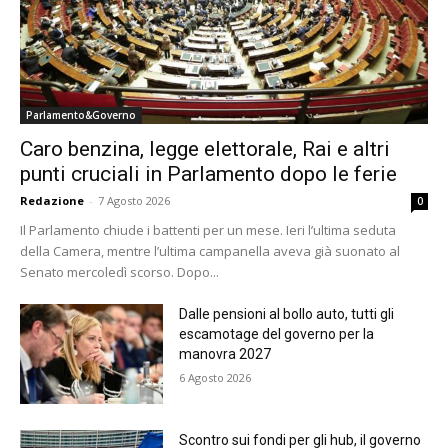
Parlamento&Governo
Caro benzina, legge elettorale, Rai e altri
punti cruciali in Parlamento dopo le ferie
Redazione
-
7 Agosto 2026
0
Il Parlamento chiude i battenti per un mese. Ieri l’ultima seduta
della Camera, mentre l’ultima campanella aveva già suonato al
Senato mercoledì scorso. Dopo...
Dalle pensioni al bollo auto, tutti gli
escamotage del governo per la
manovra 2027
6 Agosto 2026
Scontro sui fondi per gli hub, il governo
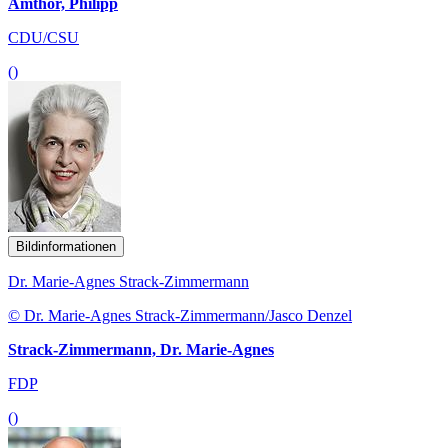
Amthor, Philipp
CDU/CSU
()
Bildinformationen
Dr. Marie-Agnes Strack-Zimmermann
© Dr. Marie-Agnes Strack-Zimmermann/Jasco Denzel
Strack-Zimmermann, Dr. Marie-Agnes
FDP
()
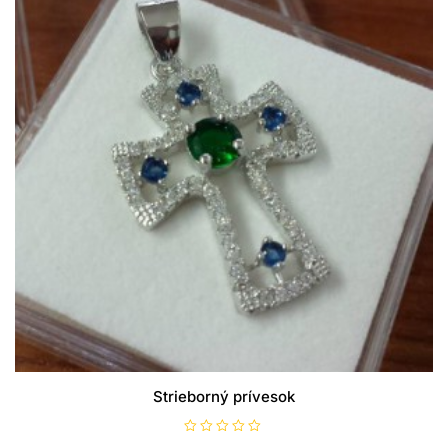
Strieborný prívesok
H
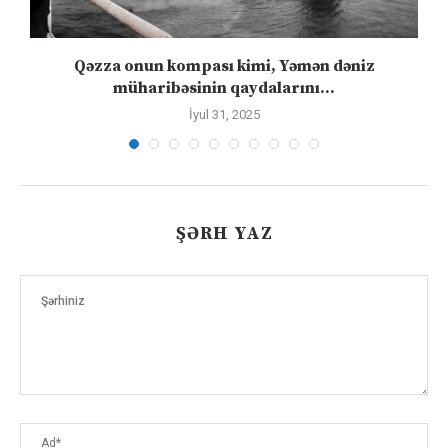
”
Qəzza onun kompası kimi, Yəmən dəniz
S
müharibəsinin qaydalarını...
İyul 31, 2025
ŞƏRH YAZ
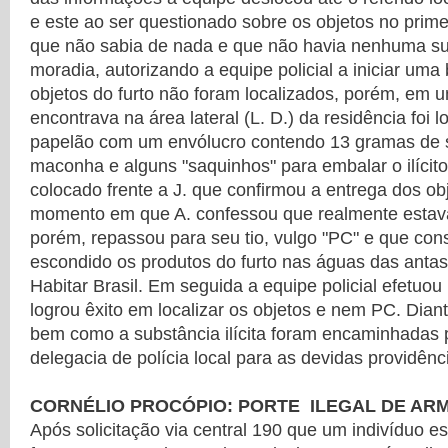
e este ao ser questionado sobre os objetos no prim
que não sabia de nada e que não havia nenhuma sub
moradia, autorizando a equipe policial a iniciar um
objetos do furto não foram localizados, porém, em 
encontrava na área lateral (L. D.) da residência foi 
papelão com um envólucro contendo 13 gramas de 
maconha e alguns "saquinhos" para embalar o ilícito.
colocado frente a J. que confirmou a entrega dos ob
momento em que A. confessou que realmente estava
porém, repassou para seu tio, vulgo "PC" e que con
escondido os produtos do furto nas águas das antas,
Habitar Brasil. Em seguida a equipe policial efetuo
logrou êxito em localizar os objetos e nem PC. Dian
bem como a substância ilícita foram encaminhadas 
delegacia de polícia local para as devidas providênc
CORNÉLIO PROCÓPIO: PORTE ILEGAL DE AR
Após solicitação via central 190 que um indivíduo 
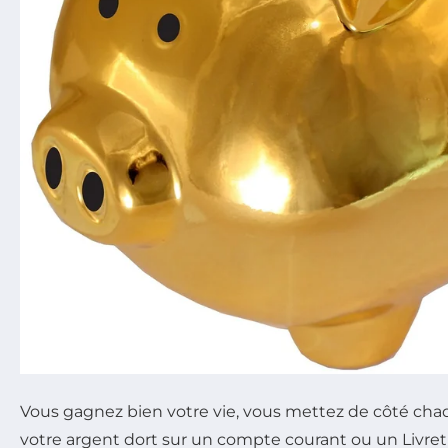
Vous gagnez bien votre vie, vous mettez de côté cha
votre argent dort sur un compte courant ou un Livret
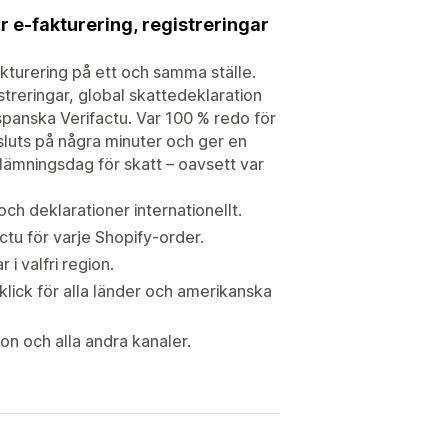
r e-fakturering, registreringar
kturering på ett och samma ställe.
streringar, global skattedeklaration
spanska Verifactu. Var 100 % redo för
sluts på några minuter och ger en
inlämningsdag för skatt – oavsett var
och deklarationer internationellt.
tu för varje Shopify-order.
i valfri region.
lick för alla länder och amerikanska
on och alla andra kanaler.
********************
» Task description: Using the entries above, copy out all lines that contain the string "Zimmermann".

» Your solution:
Dr. Marie-Agnes Strack-Zimmermann
© Dr. Marie-Agnes Strack-Zimmermann/Jasco Denzel
Strack-Zimmermann, Dr. Marie-Agnes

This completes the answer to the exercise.